Parliamentary Bureau discusses lustration law
By Mzia Kupunia
Tuesday, September 15
A draft law on lustration, which envisages preventing former Soviet Special Agencies’ staff and senior Communist Party officials from taking certain positions in Georgian Government institutions, was discussed at the Parliament Bureau Session on Monday. Under the draft law, individuals who worked for the special agencies of the Soviet Union, officers of the Soviet Security Council, members of Central Committee of the Communist Party and Georgian Broadcasting Committee Chairmen will not be allowed to work in Parliament, the President’s Administration, the State Chancellery or Security Council or take senior positions in the Georgian Public Broadcaster and higher education institutions.
Officials say that a special commission will be created if the law is passed and all Parliamentary factions will have the right to nominate one member of this commission. It will collect information about who cooperated with the Soviet Special Agencies. If such a person provides evidence to the commission about his past cooperation voluntarily their confidentiality will be guaranteed, but they will still be disqualified from being appointed to the abovementioned positions.
While ruling party MPs support the adoption of this law some Parliamentary minority representatives have said that it will be “almost impossible” to collect full information about former agents and party workers. “80 percent of the Georgian archive of the Soviet Security Committee was destroyed in a fire in 1991 and the rest was taken away by Igor Giorgadze. Russia is now using that information. So when we approve this draft law do we ask Russia to give those archives back? Georgia requested this long ago, in the 90s, and Russia refused because it is using these agents today in Georgia. Will Russia give us information we can use against its own agents?” MP Levan Vephkhvadze from the Christian Democratic Movement asked.
National Movement MPs say the law should be precise. “This law should define very precisely to whom it will refer, to whom the restrictions on being appointed to certain posts will apply. As soon as these details are established, we will be able to say how this law should work,” Pavle Kublashvili told journalists on Monday.
Some non-Parliamentary opposition representatives have called the draft law “yet another PR stunt” by the Georgian Government. Petre Mamradze from Fair Georgia has said that the law will bring “no results”. “18 years have passed since the declaration of Georgia’s independence, 6 years since the Rose Revolution, and only now has the Government remembered the lustration law which it voted down in 2007,” Mamradze said.
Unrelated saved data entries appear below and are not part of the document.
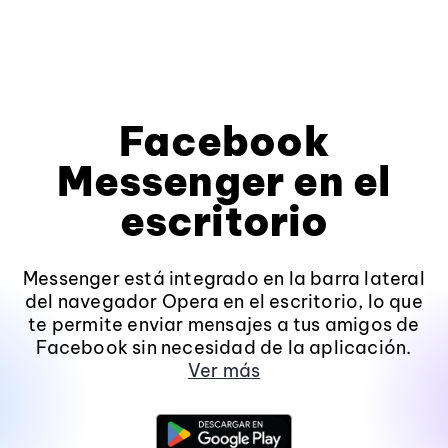
Facebook
Messenger en el
escritorio
Messenger está integrado en la barra lateral
del navegador Opera en el escritorio, lo que
te permite enviar mensajes a tus amigos de
Facebook sin necesidad de la aplicación.
Ver más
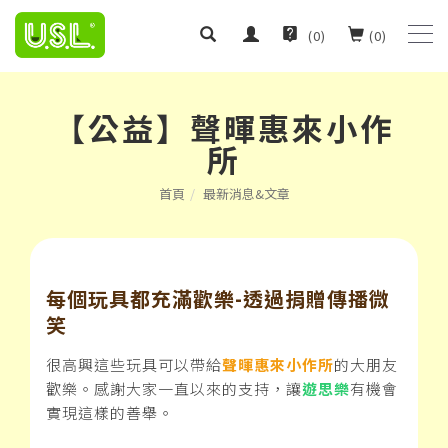
(
0
)
(
0
)
【公益】聲暉惠來小作
所
首頁
最新消息&文章
每個玩具都充滿歡樂-透過捐贈傳播微
笑
很高興這些玩具可以帶給
聲暉惠來小作所
的大朋友
歡樂。感謝大家一直以來的支持，讓
遊思樂
有機會
實現這樣的善舉。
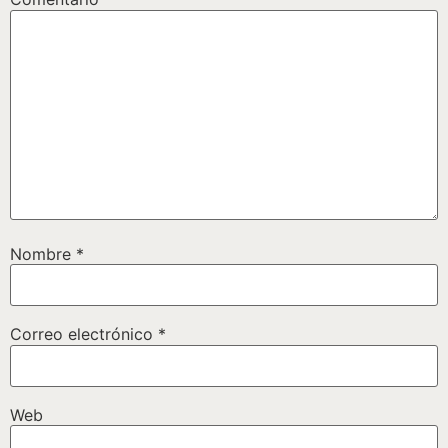
Nombre
*
Correo electrónico
*
Web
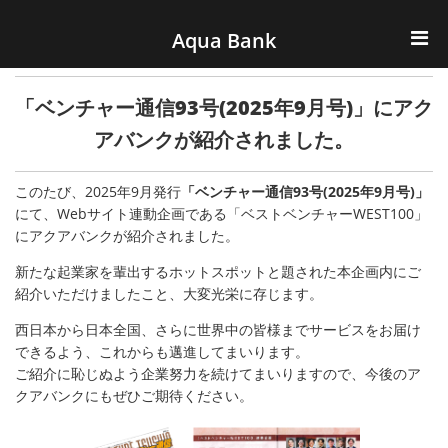
ナビゲーションへスキップ
コンテンツへスキップ
Aqua Bank
TOP
「ベンチャー通信93号(2025年9月号)」にアク
KENCOS・eye-cos
アバンクが紹介されました。
Water Server
このたび、2025年9月発行
「ベンチャー通信93号(2025年9月号)」
にて、Webサイト連動企画である「ベストベンチャーWEST100」
にアクアバンクが紹介されました。
COOLIC
新たな起業家を輩出するホットスポットと題された本企画内にご
環境事業
紹介いただけましたこと、大変光栄に存じます。
西日本から日本全国、さらに世界中の皆様までサービスをお届け
会社概要
できるよう、これからも邁進してまいります。
ご紹介に恥じぬよう企業努力を続けてまいりますので、今後のア
クアバンクにもぜひご期待ください。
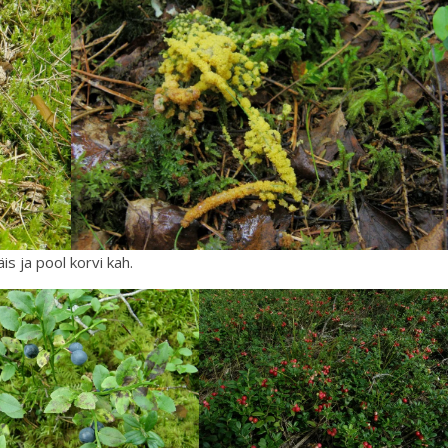
äis ja pool korvi kah.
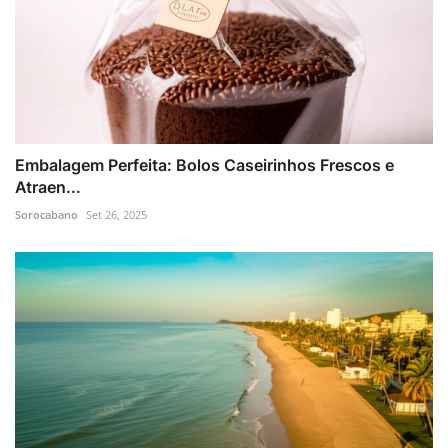
Embalagem Perfeita: Bolos Caseirinhos Frescos e
Atraen...
Sorocabano
Set 26, 2025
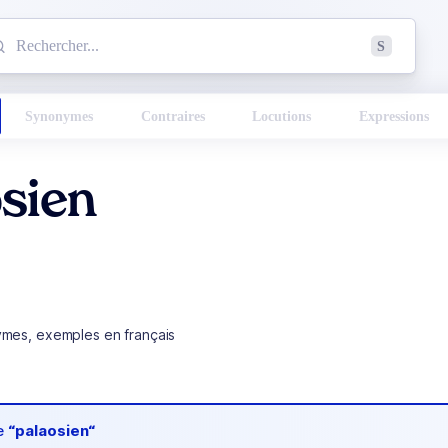
mmencez à chercher un mot dans le dictionnaire :
S
esults found.
Synonymes
Contraires
Locutions
Expressions
sien
ymes, exemples en français
de
“palaosien“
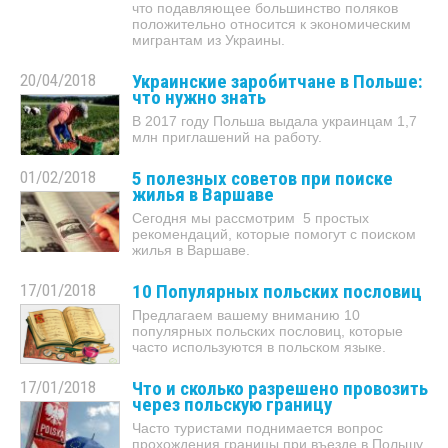
что подавляющее большинство поляков
положительно относится к экономическим
мигрантам из Украины.
20/04/2018
Украинские заробитчане в Польше:
что нужно знать
В 2017 году Польша выдала украинцам 1,7
млн приглашений на работу.
01/02/2018
5 полезных советов при поиске
жилья в Варшаве
Сегодня мы рассмотрим 5 простых
рекомендаций, которые помогут с поиском
жилья в Варшаве.
17/01/2018
10 Популярных польских пословиц
Предлагаем вашему вниманию 10
популярных польских пословиц, которые
часто используются в польском языке.
17/01/2018
Что и сколько разрешено провозить
через польскую границу
Часто туристами поднимается вопрос
прохождения границы при въезде в Польшу.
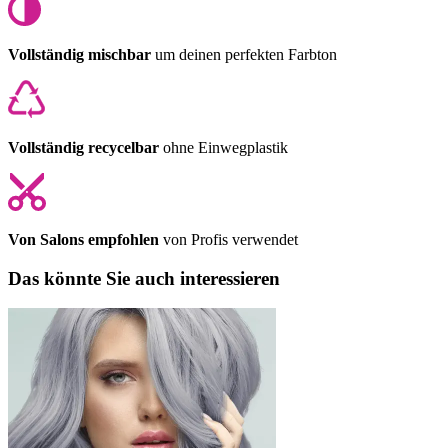
Vollständig mischbar
um deinen perfekten Farbton
Vollständig recycelbar
ohne Einwegplastik
Von Salons empfohlen
von Profis verwendet
Das könnte Sie auch interessieren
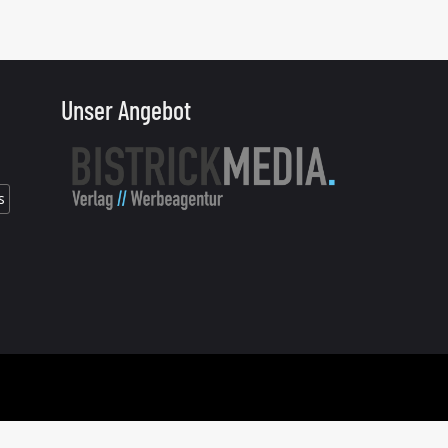
Unser Angebot
s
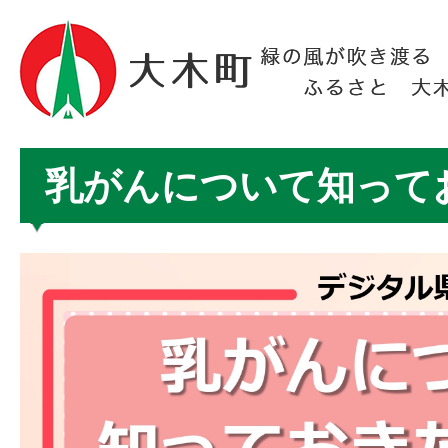
乳がんについて知って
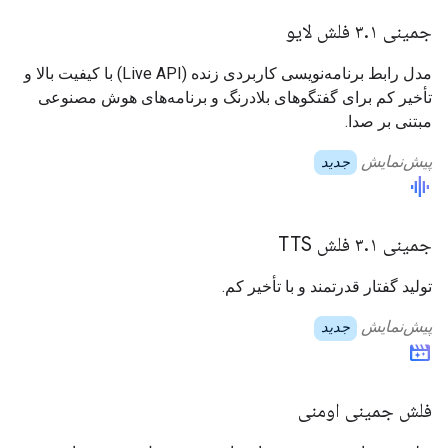
جمینی ۳.۱ فلش لایو
مدل رابط برنامه‌نویسی کاربردی زنده (Live API) با کیفیت بالا و
تأخیر کم برای گفتگوهای بلادرنگ و برنامه‌های هوش مصنوعی
مبتنی بر صدا.
پیش‌نمایش
جدید
graphic_eq
جمینی ۳.۱ فلش TTS
تولید گفتار قدرتمند و با تأخیر کم.
پیش‌نمایش
جدید
movie_filter
فلش جمینی اومنی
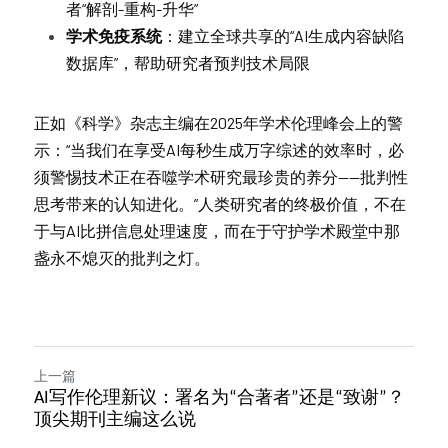
者“解剖-重构-升华”
学术免疫系统
：建立全球共享的“AI生成内容缺陷
数据库”，帮助研究者预判技术局限
正如《科学》杂志主编在2025年学术伦理峰会上的警
示：“当我们在享受AI每秒生成万字综述的效率时，必
须警惕技术正在吞噬学术研究最珍贵的养分——批判性
思考带来的认知进化。”人类研究者的终极价值，不在
于与AI比拼信息处理速度，而在于守护学术殿堂中那
盏永不熄灭的批判之灯。
上一篇
AI写作伦理新议：署名为“合著者”还是“致谢”？
顶尖期刊主编这么说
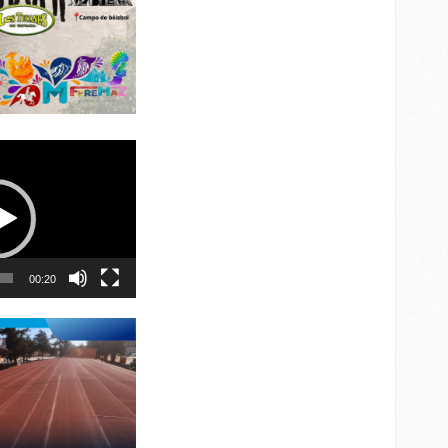
00:20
He added that the law, if passed, will be a mere formality, because “the real agents of foreign powers are in the Georgian Government right now.” Mamradze accused the Georgian Government of “supporting” the Russian authorities by undertaking a “reckless policy”.
A law on lustration was proposed two years ago by the opposition Democratic Front faction but the Parliamentary majority did not support it. MP Gia Tortladze, from the Parliamentary opposition, proposed the present draft a month ago.
Political analysts say adopting a lustration law is important “for a country like Georgia.” Independent political commentator Giorgi Khutsishvili has said however that a country needs strong democratic institutions and the rule of law before a lustration law can work properly. “While there is no freedom of opinion in the country it is very doubtful that law enforcement agencies will hold a fair investigation [to identify former special agencies employees],” Khutsishvili told The Messenger. “This law might be used as a means of pressurising people the Government dislikes. However I think there is sense in adopting this law, as it’s better to have it than not in Georgia,” he added.